The problem — Give back all the entries below. Omit none of them.

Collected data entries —

■ ■ ■

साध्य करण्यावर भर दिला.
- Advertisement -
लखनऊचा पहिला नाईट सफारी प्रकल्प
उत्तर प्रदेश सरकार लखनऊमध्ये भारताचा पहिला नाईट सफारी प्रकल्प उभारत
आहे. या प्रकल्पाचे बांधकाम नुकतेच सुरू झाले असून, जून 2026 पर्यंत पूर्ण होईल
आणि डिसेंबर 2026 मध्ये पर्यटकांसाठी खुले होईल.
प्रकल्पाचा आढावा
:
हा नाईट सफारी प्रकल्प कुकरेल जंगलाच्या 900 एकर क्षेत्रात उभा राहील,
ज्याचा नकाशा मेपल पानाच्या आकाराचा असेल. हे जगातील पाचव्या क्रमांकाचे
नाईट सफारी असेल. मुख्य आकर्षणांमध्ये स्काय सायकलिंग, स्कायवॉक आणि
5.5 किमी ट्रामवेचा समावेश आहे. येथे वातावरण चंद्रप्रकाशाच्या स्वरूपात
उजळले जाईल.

■ ■ ■

Expected answer —
साध्य करण्यावर भर दिला.
- Advertisement -
लखनऊचा पहिला नाईट सफारी प्रकल्प
उत्तर प्रदेश सरकार लखनऊमध्ये भारताचा पहिला नाईट सफारी प्रकल्प उभारत
आहे. या प्रकल्पाचे बांधकाम नुकतेच सुरू झाले असून, जून 2026 पर्यंत पूर्ण होईल
आणि डिसेंबर 2026 मध्ये पर्यटकांसाठी खुले होईल.
प्रकल्पाचा आढावा
:
हा नाईट सफारी प्रकल्प कुकरेल जंगलाच्या 900 एकर क्षेत्रात उभा राहील,
ज्याचा नकाशा मेपल पानाच्या आकाराचा असेल. हे जगातील पाचव्या क्रमांकाचे
नाईट सफारी असेल. मुख्य आकर्षणांमध्ये स्काय सायकलिंग, स्कायवॉक आणि
5.5 किमी ट्रामवेचा समावेश आहे. येथे वातावरण चंद्रप्रकाशाच्या स्वरूपात
उजळले जाईल.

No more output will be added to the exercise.